In effetti i rapporti tra Russia e Iran, che sono stati sempre ondivaghi e caratterizzati dal non avere una strategia ben definita ma piuttosto dall’essere determinati dalla medesima avversione per gli Stati Uniti – avversione che quindi, storicamente, non è sempre stata costantemente presente da parte russa – stanno avendo un rilancio proprio grazie alle attuali contingenze che vedono Washington aver rimesso nel mirino Teheran e Mosca.

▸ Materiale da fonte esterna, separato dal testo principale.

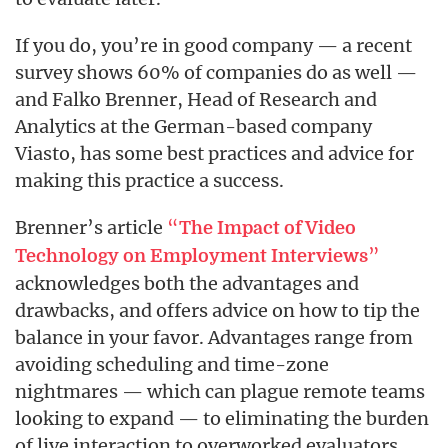
If you do, you’re in good company — a recent
survey shows 60% of companies do as well —
and Falko Brenner, Head of Research and
Analytics at the German-based company
Viasto, has some best practices and advice for
making this practice a success.
Brenner’s article
“
The Impact of Video
”
Technology on Employment Interviews
acknowledges both the advantages and
drawbacks, and offers advice on how to tip the
balance in your favor. Advantages range from
avoiding scheduling and time-zone
nightmares — which can plague remote teams
looking to expand — to eliminating the burden
of live interaction to overworked evaluators.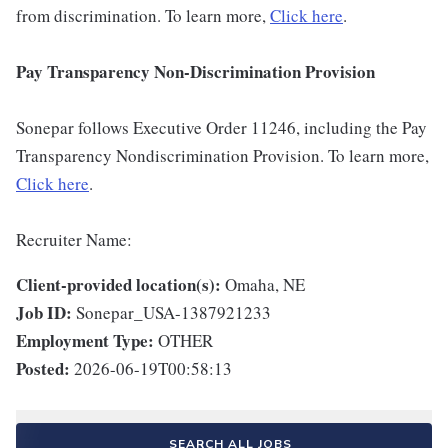
from discrimination. To learn more,
Click here
.
Pay Transparency Non-Discrimination Provision
Sonepar follows Executive Order 11246, including the Pay
Transparency Nondiscrimination Provision. To learn more,
Click here
.
Recruiter Name:
Client-provided location(s):
Omaha, NE
Job ID:
Sonepar_USA-1387921233
Employment Type:
OTHER
Posted:
2026-06-19T00:58:13
SEARCH ALL JOBS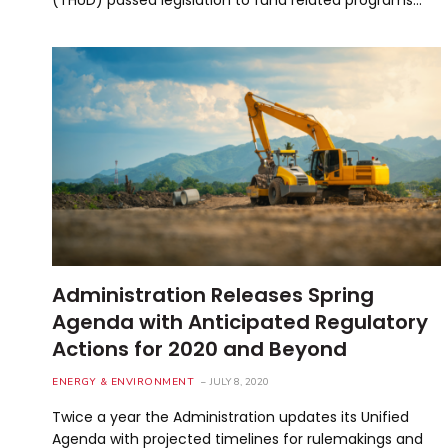
Administration Releases Spring
Agenda with Anticipated Regulatory
Actions for 2020 and Beyond
ENERGY & ENVIRONMENT
JULY 8, 2020
Twice a year the Administration updates its Unified
Agenda with projected timelines for rulemakings and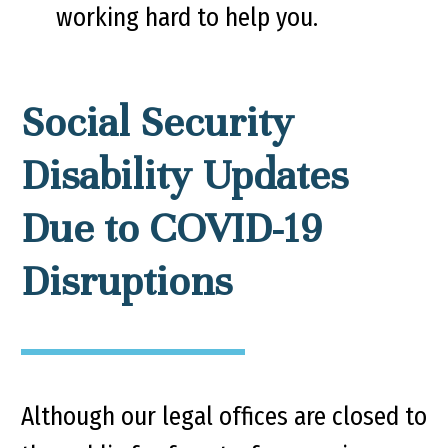
working hard to help you.
Social Security
Disability Updates
Due to COVID-19
Disruptions
Although our legal offices are closed to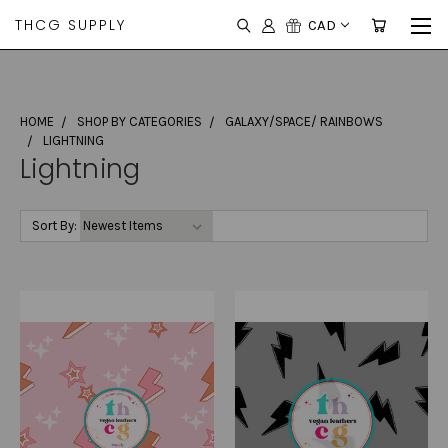
THCG SUPPLY
CAD
HOME
SHOP BY CATEGORIES
GALAXY/SPACE/ RAINBOWS
LIGHTNING
Lightning
Sort By: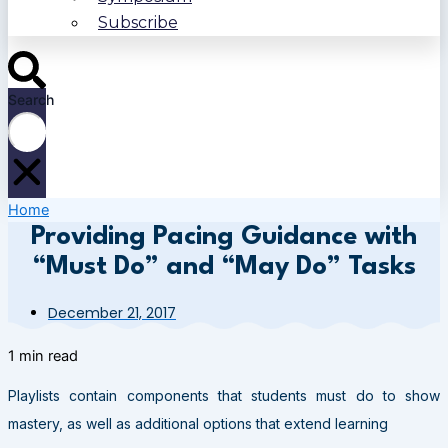
Subscribe
Search
Home
Providing Pacing Guidance with
“Must Do” and “May Do” Tasks
December 21, 2017
1 min read
Playlists contain components that students must do to show
mastery, as well as additional options that extend learning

Non è infatti un caso che navi della marina iraniana abbiano partecipato a un’esercitazione di artiglieria nel Mar Caspio durante le complesse manovre congiunte Kavkaz-2020 (Caucaso 2020) quando originariamente era solo prevista la presenza di osservatori militari di Teheran. Kavkaz-2020 che ha visto partecipare anche la Cina oltre ad Armenia, Bielorussia, Myanmar e Pakistan e l’assenza dell’ultimo momento dell’India, per le ben note ragioni legate alle tensioni per il Kashmir.
Agli Stati Uniti non resta che mettere pressione sull’Europa per cercare di isolare l’Iran, dopo che l’Onu ha rispedito al mittente le richieste per il prolungamento dell’embargo sugli armamenti, con la consapevolezza, però, che potrebbero non trovare terreno fertile per le proprie istanze soprattutto dalla Germania e dalla Francia, che hanno dimostrato, nella storia recente del Jcpoa, di non adeguarsi pedissequamente alle decisioni della Casa Bianca, ma di cercare delle “scappatoie” per non esacerbare le tensioni e non spingere gli Ayatollah ulteriormente tra le braccia della Cina e della Russia.